**TASK INSTRUCTIONS**: Lines with the string "personnelles" are to be identified in the listing and copied.

┌──

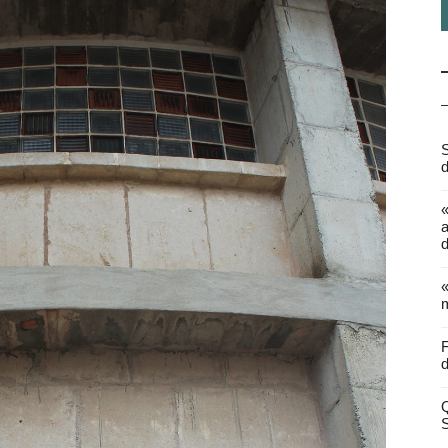
S
d
a
d
«
m
F
d
Q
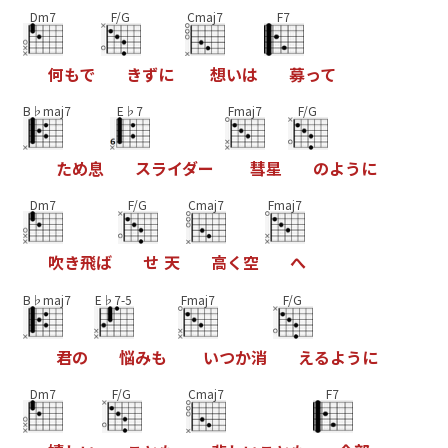
Dm7
F/G
Cmaj7
F7
何
も
で
き
ず
に
想
い
は
募
っ
て
B♭maj7
E♭7
Fmaj7
F/G
た
め
息
ス
ラ
イ
ダ
ー
彗
星
の
よ
う
に
Dm7
F/G
Cmaj7
Fmaj7
吹
き
飛
ば
せ
天
高
く
空
へ
B♭maj7
E♭7-5
Fmaj7
F/G
君
の
悩
み
も
い
つ
か
消
え
る
よ
う
に
Dm7
F/G
Cmaj7
F7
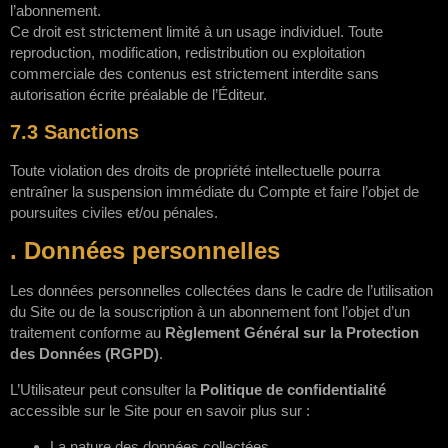
l’abonnement.
Ce droit est strictement limité à un usage individuel. Toute
reproduction, modification, redistribution ou exploitation
commerciale des contenus est strictement interdite sans
autorisation écrite préalable de l’Éditeur.
7.3 Sanctions
Toute violation des droits de propriété intellectuelle pourra
entraîner la suspension immédiate du Compte et faire l’objet de
poursuites civiles et/ou pénales.
. Données personnelles
Les données personnelles collectées dans le cadre de l’utilisation
du Site ou de la souscription à un abonnement font l’objet d’un
traitement conforme au
Règlement Général sur la Protection
des Données (RGPD)
.
L’Utilisateur peut consulter la
Politique de confidentialité
accessible sur le Site pour en savoir plus sur :
La nature des données collectées,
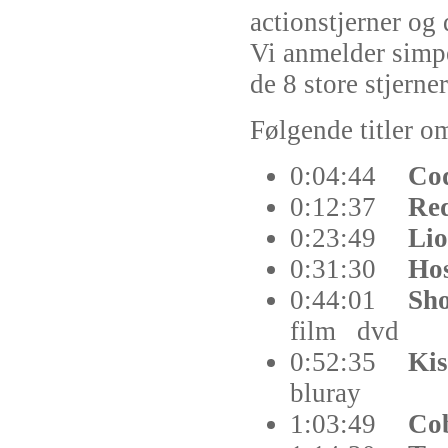
actionstjerner og
Vi anmelder simpe
de 8 store stjerne
Følgende titler om
0:04:44
Cod
0:12:37
Re
0:23:49
Li
0:31:30
Ho
0:44:01
Sho
film
dvd
0:52:35
Kis
bluray
1:03:49
Co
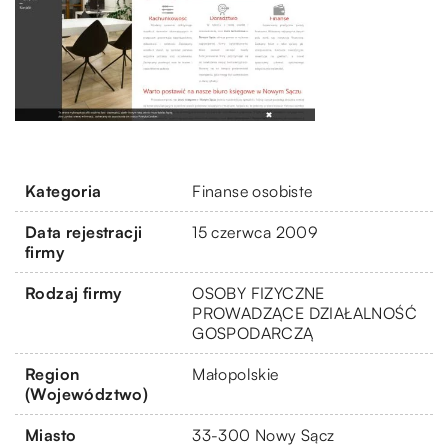
Kategoria
Finanse osobiste
Data rejestracji
15 czerwca 2009
firmy
Rodzaj firmy
OSOBY FIZYCZNE
PROWADZĄCE DZIAŁALNOŚĆ
GOSPODARCZĄ
Region
Małopolskie
(Województwo)
Miasto
33-300 Nowy Sącz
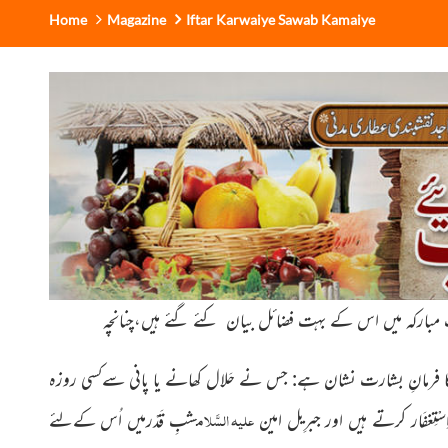
Home
Magazine
Iftar Karwaiye Sawab Kamaiye
یثِ مبارکہ میں اس کے بہت فضائل
بیان
کئے گئے ہیں،چنانچہ
ا فرمانِ بشارت نشان ہے: جس نے حَلال کھانے یا پانی سےکسی روزہ
علیہ السَّلام
ْتِغفَار کرتے ہیں اور جبرِیل امین
شبِ قَدْرمیں اُس کےلئے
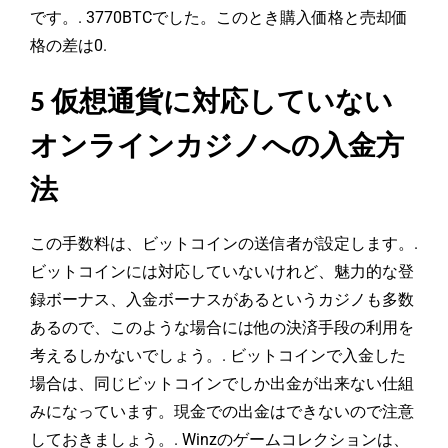
です。. 3770BTCでした。このとき購入価格と売却価
格の差は0.
5 仮想通貨に対応していない
オンラインカジノへの入金方
法
この手数料は、ビットコインの送信者が設定します。.
ビットコインには対応していないけれど、魅力的な登
録ボーナス、入金ボーナスがあるというカジノも多数
あるので、このような場合には他の決済手段の利用を
考えるしかないでしょう。. ビットコインで入金した
場合は、同じビットコインでしか出金が出来ない仕組
みになっています。現金での出金はできないので注意
しておきましょう。. Winzのゲームコレクションは、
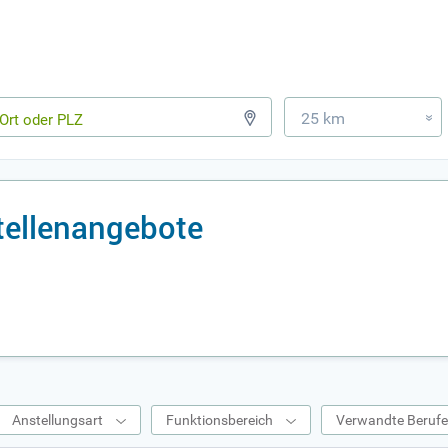
25 km
»
tellenangebote
Anstellungsart
Funktionsbereich
Verwandte Beruf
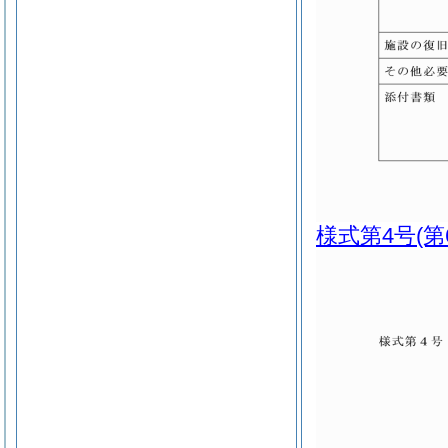
様式第4号
(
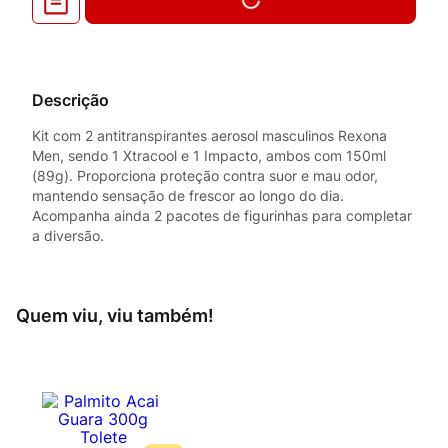
Descrição
Kit com 2 antitranspirantes aerosol masculinos Rexona
Men, sendo 1 Xtracool e 1 Impacto, ambos com 150ml
(89g). Proporciona proteção contra suor e mau odor,
mantendo sensação de frescor ao longo do dia.
Acompanha ainda 2 pacotes de figurinhas para completar
a diversão.
Quem viu, viu também!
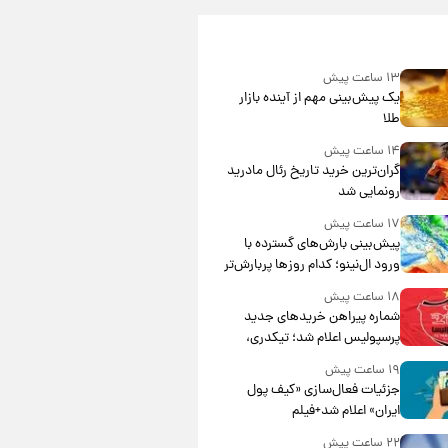
۱۳ ساعت پیش
یک پیش‌بینی مهم از آینده بازار
طلا
۱۴ ساعت پیش
گران‌ترین خرید تاریخ رئال مادرید
رونمایی شد
۱۷ ساعت پیش
پیش‌بینی بارش‌های گسترده با
ورود ال‌نینو؛ کدام روزها پربارش‌تر
خواهند بود؟
۱۸ ساعت پیش
شماره پیراهن خریدهای جدید
پرسپولیس اعلام شد؛ تیکدری،
محبی و سرگیف با اعداد ویژه
۱۹ ساعت پیش
جزئیات فعال‌سازی «کیف پول
ایران» اعلام شد+فیلم
۲۲ ساعت پیش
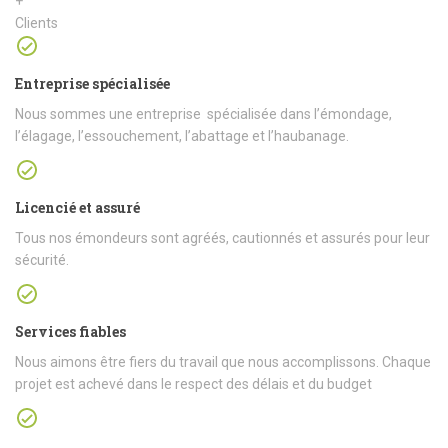
+
Clients
Entreprise spécialisée
Nous sommes une entreprise spécialisée dans l’émondage,
l’élagage, l’essouchement, l’abattage et l’haubanage.
Licencié et assuré
Tous nos émondeurs sont agréés, cautionnés et assurés pour leur
sécurité.
Services fiables
Nous aimons être fiers du travail que nous accomplissons. Chaque
projet est achevé dans le respect des délais et du budget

└──

**RESPONSE TO THE EXERCISE**:
. Données personnelles
Les données personnelles collectées dans le cadre de l’utilisation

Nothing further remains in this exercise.